Saudi King Faisal advised Bhutto on the sideline of the 1974 Islamic Summit Conference in Islamabad that Saudi aid would be contingent on Pakistan declaring Ahmadis non-Muslims.[16]  The Muslim World League called two months later on all Muslim governments to excommunicate Ahmadis and bar them from holding sensitive government positions. The Saudis effectively forced Bhutto to reverse his awarding of senior posts to Ahmadis after they supported him in a narrowly won election in 1970. Bhutto’s Minister of State for Defence and Foreign Affairs was an Ahmadi, as were the official overseeing Pakistan’s nuclear program and the commanders of the navy and the air force.  Ahmadis were also among the Army’s corps commanders. The Saudi campaign was crowned when Pakistan’s national assembly amended the constitution in 1974 to designate Ahmadis as a minority. Saudi rejection over the years has been supported by the Deobandis.[17] .[18] Ahmadis have since been banned from calling their houses of worship mosques and greeting one another with the customary words, As-salamu alaikum, Peace be upon you. Pakistani passport applications require Muslims to distance to forswear the founder of the Ahmadi community.

The immediate impact in Pakistan of the campaign was the killing of Ahmadis, burning of their properties and the desecration of their mosques and cemeteries. Little has since changed. In 2011, a AMTKN leaflet in Urdu calling for the murder of Ahmadis that circulated in Pakistan identified a south London mosque, the Stockwell Mosque, as its overseas contact point.[19]  The mosque at the time denied any association with either the leaflet or AMTKN, even though it is listed as an AMTKN office with the Charity Commission.  Four of the mosque’s managers serve as AMTKN trustees.
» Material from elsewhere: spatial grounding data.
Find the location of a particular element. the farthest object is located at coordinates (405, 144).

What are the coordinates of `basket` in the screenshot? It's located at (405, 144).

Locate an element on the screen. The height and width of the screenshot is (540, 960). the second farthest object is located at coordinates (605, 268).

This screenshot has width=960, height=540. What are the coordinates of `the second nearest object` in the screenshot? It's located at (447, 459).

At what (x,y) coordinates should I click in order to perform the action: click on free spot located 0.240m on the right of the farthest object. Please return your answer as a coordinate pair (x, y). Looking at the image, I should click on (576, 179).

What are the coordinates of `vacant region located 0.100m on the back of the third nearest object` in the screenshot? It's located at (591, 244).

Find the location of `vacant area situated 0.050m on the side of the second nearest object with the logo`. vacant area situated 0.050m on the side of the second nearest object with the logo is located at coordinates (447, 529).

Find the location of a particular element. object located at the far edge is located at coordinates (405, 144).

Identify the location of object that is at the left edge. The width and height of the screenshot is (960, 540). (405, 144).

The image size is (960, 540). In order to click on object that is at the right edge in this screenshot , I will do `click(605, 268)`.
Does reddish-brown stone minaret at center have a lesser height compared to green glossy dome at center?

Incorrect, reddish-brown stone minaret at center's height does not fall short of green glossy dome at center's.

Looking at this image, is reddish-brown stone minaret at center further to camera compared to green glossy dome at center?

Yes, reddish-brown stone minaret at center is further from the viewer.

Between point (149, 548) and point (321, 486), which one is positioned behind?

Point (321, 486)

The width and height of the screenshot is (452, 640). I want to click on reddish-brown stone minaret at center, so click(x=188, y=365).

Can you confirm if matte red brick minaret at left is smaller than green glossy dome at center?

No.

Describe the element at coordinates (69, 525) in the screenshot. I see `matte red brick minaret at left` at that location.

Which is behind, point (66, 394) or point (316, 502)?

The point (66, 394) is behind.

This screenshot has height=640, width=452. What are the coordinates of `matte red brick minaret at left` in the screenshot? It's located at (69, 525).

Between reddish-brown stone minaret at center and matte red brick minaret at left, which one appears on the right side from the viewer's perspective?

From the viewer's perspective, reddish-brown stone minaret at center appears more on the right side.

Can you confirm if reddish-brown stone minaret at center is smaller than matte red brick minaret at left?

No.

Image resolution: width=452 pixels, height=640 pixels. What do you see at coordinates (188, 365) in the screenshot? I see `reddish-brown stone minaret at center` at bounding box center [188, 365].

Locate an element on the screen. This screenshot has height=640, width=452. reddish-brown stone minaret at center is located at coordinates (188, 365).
Piles of leaflets in English demanding death for Ahmadis were found by a BBC researcher in the mosque in April 2016.[20]

Three months later, the group again listed the London mosque as its international address alongside the contact details of its offices in Karachi, Lahore, Rawalpindi, Quetta, and Multan in newspaper advertisements across Pakistan calling during Ramadan for donations to restrict Ahmadi activity; “save Muslims from them;” file lawsuits against them; establish mosques and seminaries in Chenab Nagar, home to the Ahmadi’s main organization, Jamaat-e-Ahmadia; and print anti-Ahmadi literature.[21] The ad appeared three weeks after unidentified gunman killed an Ahmadi outside his home in Karachi.[22]
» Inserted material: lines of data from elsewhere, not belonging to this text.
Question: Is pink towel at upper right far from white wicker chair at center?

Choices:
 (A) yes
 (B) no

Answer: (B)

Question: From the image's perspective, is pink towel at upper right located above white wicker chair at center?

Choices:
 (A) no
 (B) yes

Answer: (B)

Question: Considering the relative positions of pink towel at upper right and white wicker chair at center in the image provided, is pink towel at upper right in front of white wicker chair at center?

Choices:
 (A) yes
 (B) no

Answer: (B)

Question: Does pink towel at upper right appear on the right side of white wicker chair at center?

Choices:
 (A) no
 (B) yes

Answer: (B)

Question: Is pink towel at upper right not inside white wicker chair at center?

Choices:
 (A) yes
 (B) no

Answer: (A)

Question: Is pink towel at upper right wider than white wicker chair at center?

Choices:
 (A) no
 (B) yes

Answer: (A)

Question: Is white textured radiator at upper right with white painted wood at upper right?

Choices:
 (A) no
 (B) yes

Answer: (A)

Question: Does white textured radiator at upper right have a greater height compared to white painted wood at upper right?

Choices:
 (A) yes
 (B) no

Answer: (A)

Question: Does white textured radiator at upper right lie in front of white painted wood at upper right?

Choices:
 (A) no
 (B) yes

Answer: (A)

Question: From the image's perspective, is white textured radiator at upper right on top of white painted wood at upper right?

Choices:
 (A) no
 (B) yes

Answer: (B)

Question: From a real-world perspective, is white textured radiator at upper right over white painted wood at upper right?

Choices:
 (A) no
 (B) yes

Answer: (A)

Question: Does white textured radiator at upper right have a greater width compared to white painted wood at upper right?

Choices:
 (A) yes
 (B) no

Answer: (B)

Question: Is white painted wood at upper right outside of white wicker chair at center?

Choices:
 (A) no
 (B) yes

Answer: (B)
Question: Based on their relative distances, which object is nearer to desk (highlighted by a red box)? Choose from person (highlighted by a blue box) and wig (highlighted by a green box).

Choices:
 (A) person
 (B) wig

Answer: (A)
The ad appeared on the back of years of deadly attacks on the Ahmadis and repeated manifestations of tacit government approval. Two gunmen sprayed an Ahmadi mosque in Lahore in 2010 with bullets. At the same time, two others lobbed grenades and exploded suicide vests in another mosques 15 kilometres away. 95 people were killed and 120 others injured. Days later, gunmen attacked the hospital were the wounded were being treated. “This is a final warning to the (Ahmadi community) to leave Pakistan or prepare for death at the hands of the Prophet Muhammad’s devotees,” the group said in a statement.[23]

At the time, Punjab's law minister, Rana Sanaullah, a member of Nawaz Sharif’s Pakistan Muslim League, campaigned openly alongside leaders of Sipah-e-Sahaba in an election during a special election in Jhang. Members of Sipah, flouting restrictions placed on the outlawed group, paraded through the town wielding weapons and chanting bloodcurdling anti-Ahmadi and anti-Shi'ite slogans. Rather than halting the march, police escorted it.[24]
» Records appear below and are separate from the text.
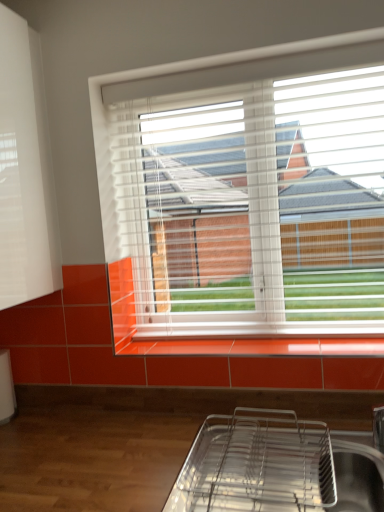 Question: From a real-world perspective, is metallic silver tray at lower center below white matte shutter at upper left?

Choices:
 (A) no
 (B) yes

Answer: (B)

Question: Does metallic silver tray at lower center come in front of white matte shutter at upper left?

Choices:
 (A) no
 (B) yes

Answer: (B)

Question: Is metallic silver tray at lower center far from white matte shutter at upper left?

Choices:
 (A) no
 (B) yes

Answer: (A)

Question: Does metallic silver tray at lower center have a larger size compared to white matte shutter at upper left?

Choices:
 (A) no
 (B) yes

Answer: (A)

Question: Is metallic silver tray at lower center positioned with its back to white matte shutter at upper left?

Choices:
 (A) no
 (B) yes

Answer: (A)

Question: Is white matte shutter at upper left bigger or smaller than metallic silver tray at lower center?

Choices:
 (A) big
 (B) small

Answer: (A)

Question: Considering their positions, is white matte shutter at upper left located in front of or behind metallic silver tray at lower center?

Choices:
 (A) front
 (B) behind

Answer: (B)

Question: From the image's perspective, is white matte shutter at upper left positioned above or below metallic silver tray at lower center?

Choices:
 (A) below
 (B) above

Answer: (B)

Question: From a real-world perspective, is white matte shutter at upper left above or below metallic silver tray at lower center?

Choices:
 (A) below
 (B) above

Answer: (B)

Question: Looking at their shapes, would you say metallic silver tray at lower center is wider or thinner than white matte shutter at upper left?

Choices:
 (A) thin
 (B) wide

Answer: (B)

Question: Relative to white matte shutter at upper left, is metallic silver tray at lower center in front or behind?

Choices:
 (A) behind
 (B) front

Answer: (B)

Question: In the image, is metallic silver tray at lower center on the left side or the right side of white matte shutter at upper left?

Choices:
 (A) right
 (B) left

Answer: (A)

Question: From the image's perspective, relative to white matte shutter at upper left, is metallic silver tray at lower center above or below?

Choices:
 (A) below
 (B) above

Answer: (A)

Question: Would you say metallic silver tray at lower center is inside or outside orange glossy tile at lower center?

Choices:
 (A) inside
 (B) outside

Answer: (B)

Question: From a real-world perspective, relative to orange glossy tile at lower center, is metallic silver tray at lower center vertically above or below?

Choices:
 (A) below
 (B) above

Answer: (A)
Four years later, on the eve Eid-al-Fitr, which marks the end of the holy month of Ramadan, a frenzied mob in the city of Gujranwala set Ahmadi homes and businesses ablaze in retaliation for an allegedly blasphemous Facebook post by a young Ahmadi man. While the mob danced and police stood idly by, a fifty-five year-old Ahmadi woman and her two young granddaughters suffocated to death as a result of the smoke. The girls’ pregnant aunt miscarried during the ensuing chaos.[25]

Taxi driver Tanveer Ahmed took AMTKN’s advice literally when he killed Asad Shah, an Ahmadi shopkeeper in Glasgow, in March 2016. An AMTKN-linked Facebook page congratulated all Muslims on Shah’s death.[26] Ultra-conservative and Deobandi prejudice against Ahmadis is weaving itself into the fibre of British society, with Sunnis in Muslim neighbourhoods refusing to greet the minority with the traditional welcome, salaam aleikum ‘peace be upon you, share a meal with them or do business with them.[27] Ahmadi butchers who sell halal meat in Britain have seen their business substantially reduced after imams called on their flock to boycott Ahmadi shops.[28]  Death threats have persuaded the Beitul Futuh Mosque in London and Ahamdi mosques elsewhere in Britain, frequented by the country’s 30,000 followers of the sect, to introduce airport-style security checks at mosques.[29]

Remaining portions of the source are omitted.